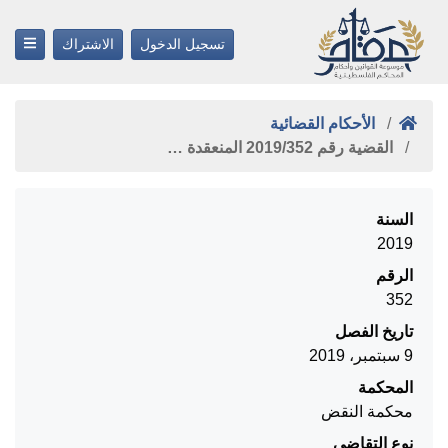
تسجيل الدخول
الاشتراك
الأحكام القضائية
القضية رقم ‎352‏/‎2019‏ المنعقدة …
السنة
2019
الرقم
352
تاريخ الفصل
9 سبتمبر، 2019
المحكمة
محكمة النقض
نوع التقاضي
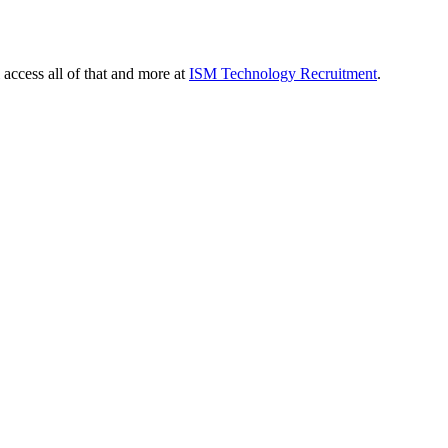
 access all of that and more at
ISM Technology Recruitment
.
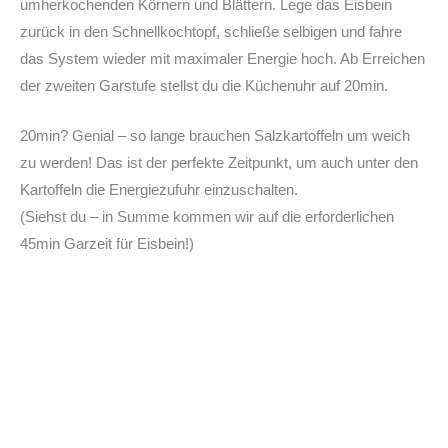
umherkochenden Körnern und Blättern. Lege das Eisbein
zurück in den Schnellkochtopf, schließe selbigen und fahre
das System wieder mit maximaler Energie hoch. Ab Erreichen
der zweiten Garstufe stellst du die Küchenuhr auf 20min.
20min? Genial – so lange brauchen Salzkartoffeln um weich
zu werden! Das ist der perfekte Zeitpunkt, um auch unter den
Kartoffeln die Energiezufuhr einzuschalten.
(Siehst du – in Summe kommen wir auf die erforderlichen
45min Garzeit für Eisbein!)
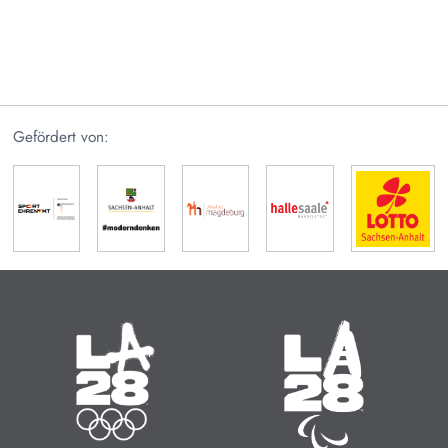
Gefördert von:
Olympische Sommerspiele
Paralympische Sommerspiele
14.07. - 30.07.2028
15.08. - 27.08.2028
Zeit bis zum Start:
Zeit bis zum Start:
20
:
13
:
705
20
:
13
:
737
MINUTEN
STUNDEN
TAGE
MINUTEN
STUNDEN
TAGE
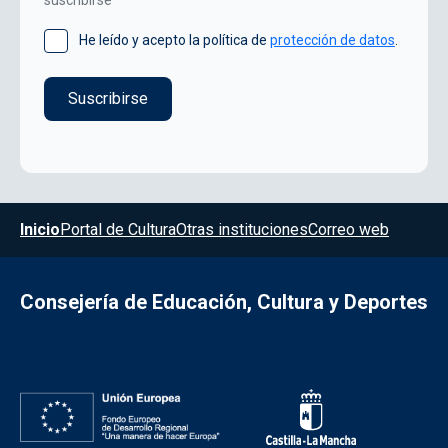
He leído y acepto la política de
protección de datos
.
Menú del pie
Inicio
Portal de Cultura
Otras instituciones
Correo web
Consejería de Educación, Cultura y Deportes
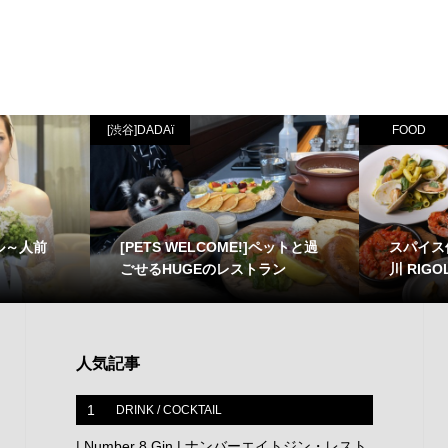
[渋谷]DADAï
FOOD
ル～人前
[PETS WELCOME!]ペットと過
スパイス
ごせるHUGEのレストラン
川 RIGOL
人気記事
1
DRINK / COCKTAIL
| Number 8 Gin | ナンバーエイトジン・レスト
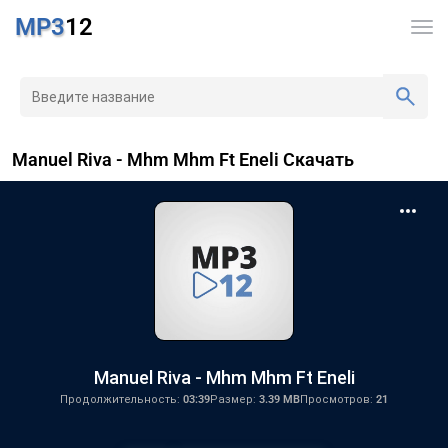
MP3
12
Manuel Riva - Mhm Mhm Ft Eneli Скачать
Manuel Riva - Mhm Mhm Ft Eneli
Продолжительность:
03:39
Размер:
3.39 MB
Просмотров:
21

* * *

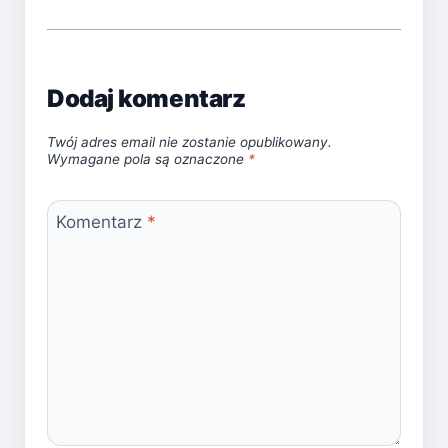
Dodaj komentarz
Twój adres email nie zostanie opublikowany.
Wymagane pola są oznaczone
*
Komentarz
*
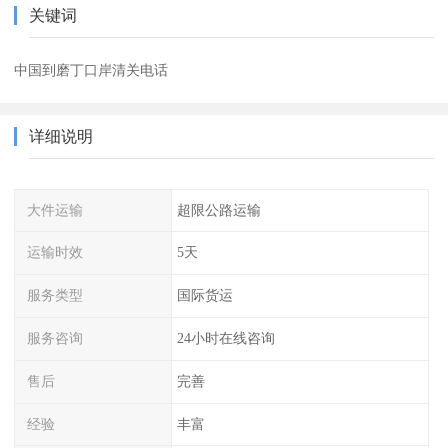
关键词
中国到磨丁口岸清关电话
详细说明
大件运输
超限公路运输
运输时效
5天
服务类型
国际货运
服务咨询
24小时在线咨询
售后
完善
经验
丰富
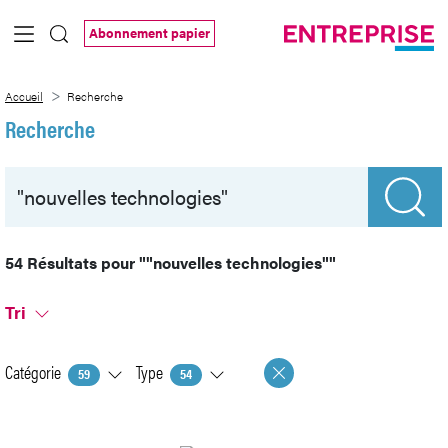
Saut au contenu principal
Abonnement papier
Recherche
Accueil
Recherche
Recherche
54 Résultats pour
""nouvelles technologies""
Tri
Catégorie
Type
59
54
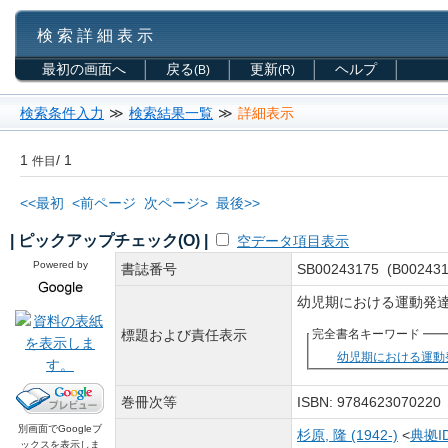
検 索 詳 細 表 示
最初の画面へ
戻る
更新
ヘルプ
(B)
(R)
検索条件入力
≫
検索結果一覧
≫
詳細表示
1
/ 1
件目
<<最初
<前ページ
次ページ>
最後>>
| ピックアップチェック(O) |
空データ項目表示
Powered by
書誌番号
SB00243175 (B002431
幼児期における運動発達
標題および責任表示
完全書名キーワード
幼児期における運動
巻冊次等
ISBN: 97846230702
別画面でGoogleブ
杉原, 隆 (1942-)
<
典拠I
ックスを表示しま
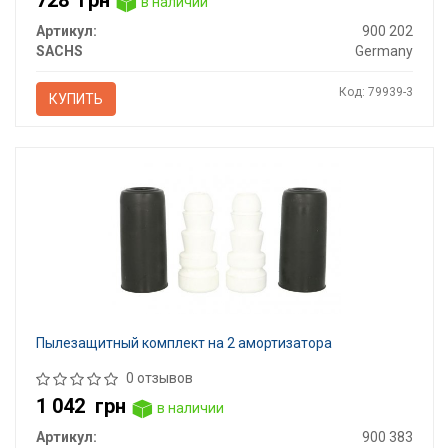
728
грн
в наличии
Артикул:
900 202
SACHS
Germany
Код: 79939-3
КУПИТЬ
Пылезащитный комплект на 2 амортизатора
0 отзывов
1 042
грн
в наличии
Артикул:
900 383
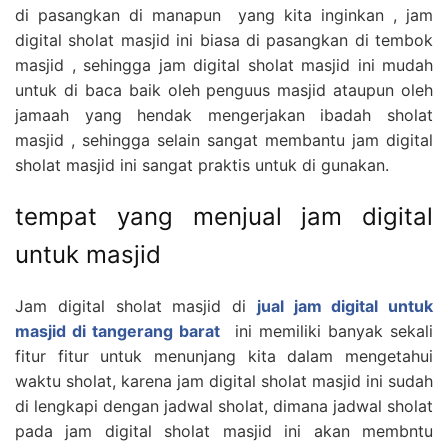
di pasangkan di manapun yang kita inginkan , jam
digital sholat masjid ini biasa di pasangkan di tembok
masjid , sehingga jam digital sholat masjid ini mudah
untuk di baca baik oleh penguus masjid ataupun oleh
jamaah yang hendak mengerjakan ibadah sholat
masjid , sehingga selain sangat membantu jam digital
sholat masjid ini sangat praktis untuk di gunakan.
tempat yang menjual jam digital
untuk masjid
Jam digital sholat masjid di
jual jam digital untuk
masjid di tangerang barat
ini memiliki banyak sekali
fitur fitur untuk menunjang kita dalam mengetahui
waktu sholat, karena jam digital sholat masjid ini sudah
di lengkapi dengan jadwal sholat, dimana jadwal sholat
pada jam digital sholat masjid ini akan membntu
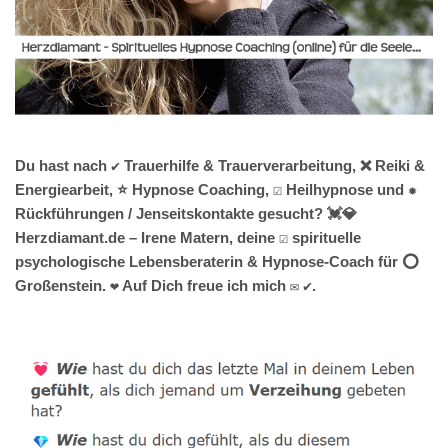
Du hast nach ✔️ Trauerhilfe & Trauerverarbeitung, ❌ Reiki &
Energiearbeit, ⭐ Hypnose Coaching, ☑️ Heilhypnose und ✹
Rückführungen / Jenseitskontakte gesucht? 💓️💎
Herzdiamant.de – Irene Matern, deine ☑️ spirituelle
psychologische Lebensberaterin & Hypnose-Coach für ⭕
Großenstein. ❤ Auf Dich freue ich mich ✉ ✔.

* * *

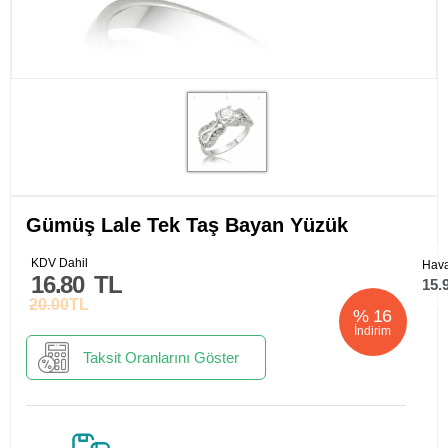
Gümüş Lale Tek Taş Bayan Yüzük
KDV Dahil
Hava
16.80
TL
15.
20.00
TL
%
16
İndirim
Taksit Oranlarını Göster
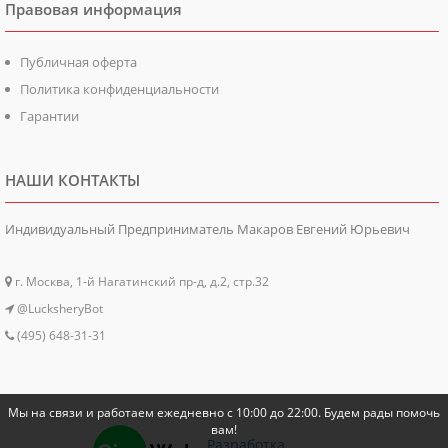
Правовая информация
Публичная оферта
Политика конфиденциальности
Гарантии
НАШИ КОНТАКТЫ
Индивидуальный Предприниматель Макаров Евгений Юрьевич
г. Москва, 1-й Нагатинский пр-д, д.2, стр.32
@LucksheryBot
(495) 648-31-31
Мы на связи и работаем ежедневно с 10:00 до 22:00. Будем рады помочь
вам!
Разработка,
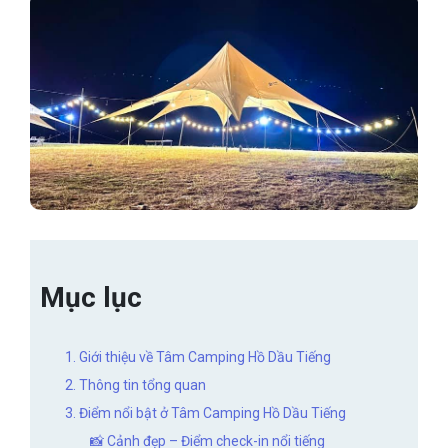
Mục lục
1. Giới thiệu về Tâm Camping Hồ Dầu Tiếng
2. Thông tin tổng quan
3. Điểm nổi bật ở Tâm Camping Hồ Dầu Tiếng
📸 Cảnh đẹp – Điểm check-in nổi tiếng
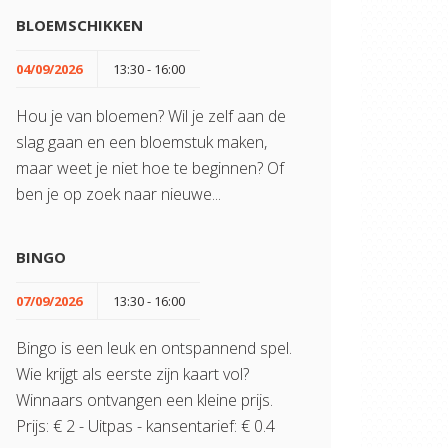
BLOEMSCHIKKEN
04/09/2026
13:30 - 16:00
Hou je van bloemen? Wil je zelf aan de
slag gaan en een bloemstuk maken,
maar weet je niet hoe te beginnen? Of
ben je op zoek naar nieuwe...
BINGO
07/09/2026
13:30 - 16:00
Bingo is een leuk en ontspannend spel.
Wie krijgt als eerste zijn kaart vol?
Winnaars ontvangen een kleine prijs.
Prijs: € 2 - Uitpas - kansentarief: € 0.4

Task: For the records above, state the number of lines that include the string "sholat" and add nothing.

Answer to the problem: 8